▶ Aim of the exercise: The answer should consist of each line from the data below that includes "click".

[[ Input material, beginning ]]

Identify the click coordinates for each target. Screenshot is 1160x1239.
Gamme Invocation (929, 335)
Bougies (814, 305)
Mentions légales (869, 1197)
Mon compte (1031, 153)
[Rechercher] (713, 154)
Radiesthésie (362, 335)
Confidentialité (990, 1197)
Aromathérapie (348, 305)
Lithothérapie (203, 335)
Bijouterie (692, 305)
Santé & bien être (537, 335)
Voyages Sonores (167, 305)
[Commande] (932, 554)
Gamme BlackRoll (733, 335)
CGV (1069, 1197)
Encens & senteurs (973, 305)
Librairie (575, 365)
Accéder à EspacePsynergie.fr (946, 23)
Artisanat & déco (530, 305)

[[ Input material, end ]]
[[ Input material, beginning ]]

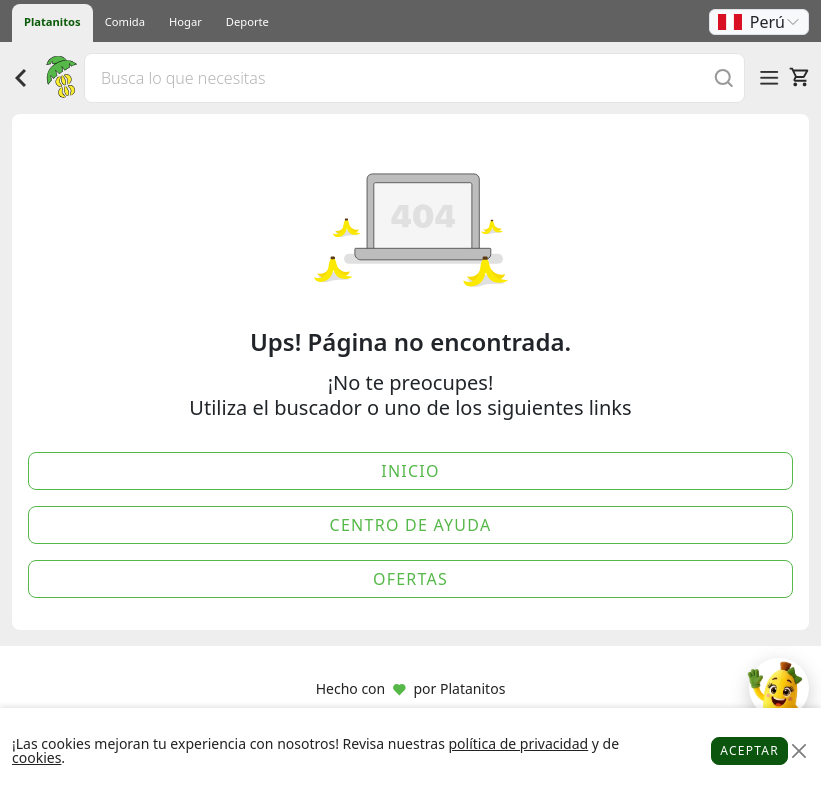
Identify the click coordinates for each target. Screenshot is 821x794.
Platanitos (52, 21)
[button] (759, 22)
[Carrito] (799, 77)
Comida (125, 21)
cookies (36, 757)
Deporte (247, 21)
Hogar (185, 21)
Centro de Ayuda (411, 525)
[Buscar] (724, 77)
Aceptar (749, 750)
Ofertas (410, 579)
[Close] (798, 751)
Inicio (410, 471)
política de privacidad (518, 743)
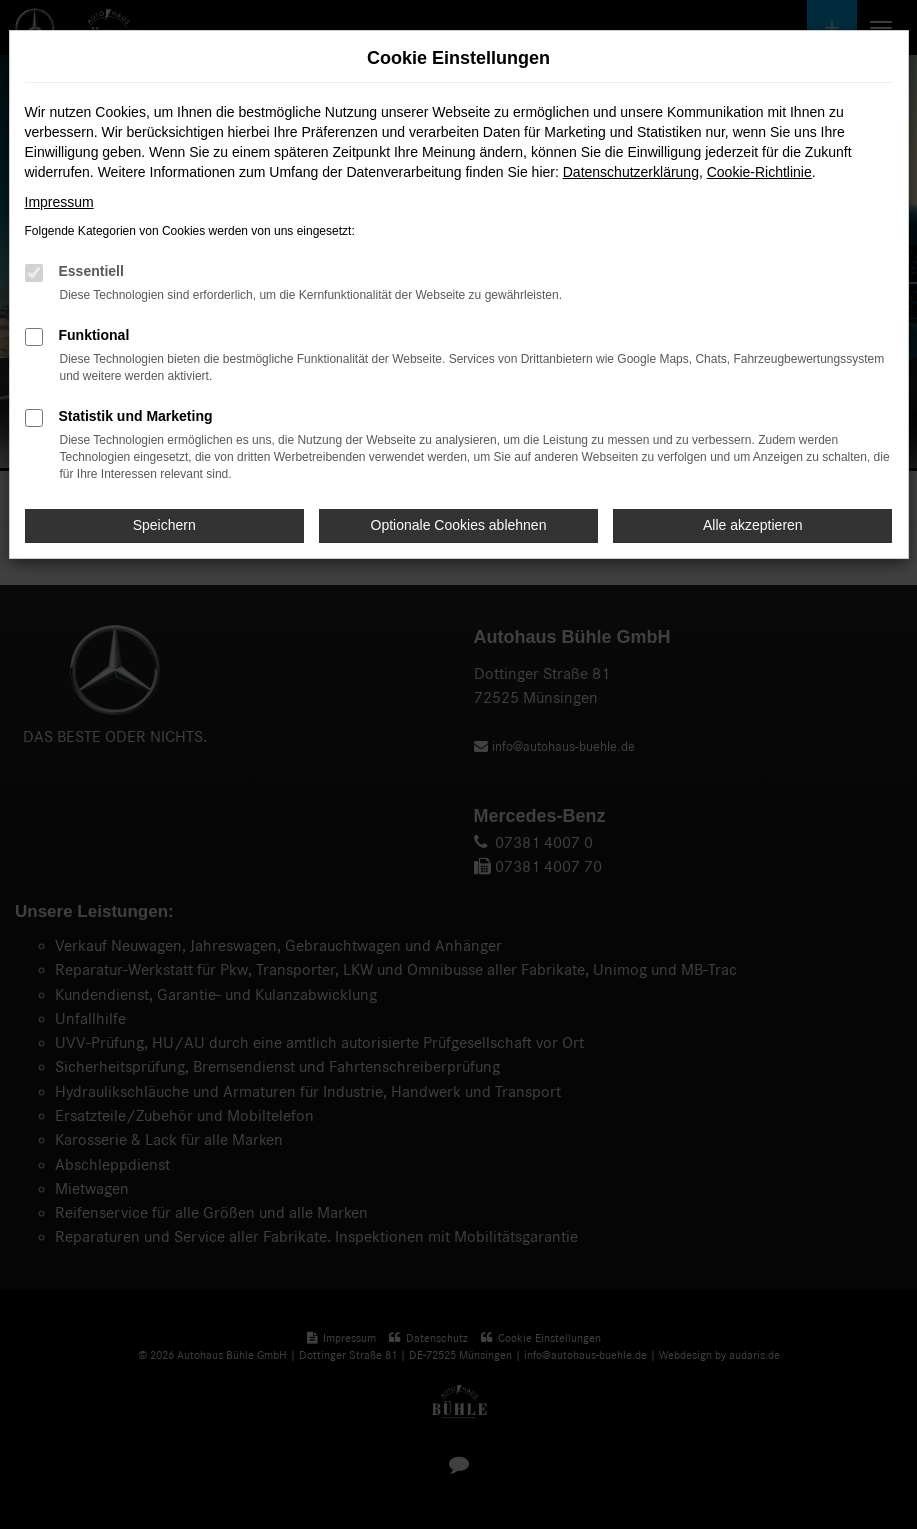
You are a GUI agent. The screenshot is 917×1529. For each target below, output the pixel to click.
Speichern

[[ Input material, end ]]

▶ Result of the task:
Identify the click coordinates for each target. Screenshot is 1160x1239.
Identify the click coordinates for each target. Screenshot is 821x794.
You are a GUI agent. The screenshot is 917×1529. For each target below, output the pixel to click.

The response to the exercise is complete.